Establishing the aims and means of an efficient insolvency law is not a straightforward task. With the world changing at an astonishing rate, it is irrational to expect, as has happened with traditional codes, laws to remain unchanged for decades. In this respect, legislators are expected to react promptly to any problems that may arise.
The Spanish insolvency law is relatively recent: it was enacted in 2003 and came into force on 1 September 2004. During this fairly brief period of time, the strengths and weaknesses of the Spanish insolvency law have begun to emerge. Insolvency statistics show a steep increase in the number of insolvency proceedings filed in recent months in Spain. In the last quarter of 2008 these increased by 265% as compared to the previous year, and this trend is continuing according to recent 2009 data. Therefore, it seems like a good time to re-examine some policies.
This is not merely a personal reflection, the Spanish government is well aware of the need to reform the insolvency law. It has announced that in the following weeks it will introduce a set of measures to deal with the crisis, among which the amendment of some of the feeble aspects of the insolvency law is included.
That said, we shall now refer to the policies that, in our opinion, should be re-examined.
First, facilitating an earlier response from creditors in order to minimise costs and delays associated with formal proceedings. Enabling early reorganisation of companies in difficulty implies favouring genuine clean-up attempts. However, Spanish law does not facilitate work-outs and refinancing of debtors in difficulty to the extent that seems currently necessary. Some examples should make this point clearer.
The insolvency law establishes that acts that result in a decrease of the assets available to the general body of creditors, carried out by the debtor in the two years prior to the opening of insolvency proceedings, may be set aside, regardless of the existence of a fraudulent intention. The law does not require that the debtor be insolvent at the time of the transaction, or that the decreasing results from the transaction confer an unfair advantage on the participant creditors, or any other express condition. This rule targets transactions that are reasonably functional to the reorganisation of the company; even refinancing transactions in which security interests are provided in exchange for new value may be targeted. Transactions entailing a reorganisation plan, where the implementation of the plan fails, call for a more considered treatment.
Furthermore, Spanish law grants no priority claim for company refinancing (although the creditors may agree to it through a composition) which does not help viable companies in difficulty obtain much needed refinancing. This is another area requiring careful deliberation: new capital provided to a company to recover should enjoy some kind of priority if the aim is ensure the granting of finance.
The Spanish rule of automatic subordination of claims by parties that have a special relationship with the debtor is making things even more difficult. This rule affects shareholders, whose claims against the company will always be subordinated (e.g., company partners’ loans are treated as equity in insolvency proceedings). An exception to this rule seems sensible when the lender has acquired a stake in the company for reorganisation purposes.

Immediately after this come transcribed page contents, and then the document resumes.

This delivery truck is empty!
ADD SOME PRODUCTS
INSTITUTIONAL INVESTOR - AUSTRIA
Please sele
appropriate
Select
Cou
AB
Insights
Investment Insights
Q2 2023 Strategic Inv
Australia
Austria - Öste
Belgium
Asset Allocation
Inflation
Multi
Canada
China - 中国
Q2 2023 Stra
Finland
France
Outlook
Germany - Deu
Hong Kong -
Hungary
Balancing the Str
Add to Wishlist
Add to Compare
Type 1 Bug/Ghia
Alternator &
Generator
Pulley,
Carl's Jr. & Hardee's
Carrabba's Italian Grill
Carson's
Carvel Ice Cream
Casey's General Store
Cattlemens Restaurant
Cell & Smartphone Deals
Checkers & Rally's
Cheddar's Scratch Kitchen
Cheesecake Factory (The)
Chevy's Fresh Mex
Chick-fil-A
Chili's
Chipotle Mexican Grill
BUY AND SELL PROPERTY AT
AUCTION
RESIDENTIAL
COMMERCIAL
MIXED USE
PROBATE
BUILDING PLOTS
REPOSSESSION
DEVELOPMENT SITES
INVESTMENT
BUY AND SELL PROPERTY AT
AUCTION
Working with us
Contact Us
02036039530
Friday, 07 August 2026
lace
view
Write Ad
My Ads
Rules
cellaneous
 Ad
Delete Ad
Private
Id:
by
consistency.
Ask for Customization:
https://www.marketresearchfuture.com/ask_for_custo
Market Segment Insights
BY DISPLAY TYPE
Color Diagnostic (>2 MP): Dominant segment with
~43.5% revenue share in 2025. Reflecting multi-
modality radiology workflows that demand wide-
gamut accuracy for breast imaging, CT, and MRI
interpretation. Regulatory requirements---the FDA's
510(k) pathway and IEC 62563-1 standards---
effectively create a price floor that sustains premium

Secondly, should insolvency proceedings be filed, prioritising and speeding up arrangements negotiated with the creditors prior to their commencement is very important. Timing is of the essence. Insolvency proceedings can be speeded up through pre-arranged formulas in which a plan is agreed by the affected creditors prior to the commencement of the proceedings and then submitted concurrently to the petition of commencement of insolvency proceedings (rationale: according to insolvency law, the plan agreed by the majority of creditors can be imposed on the dissenting minority). Insolvency proceedings are then conducted on the basis of such agreement.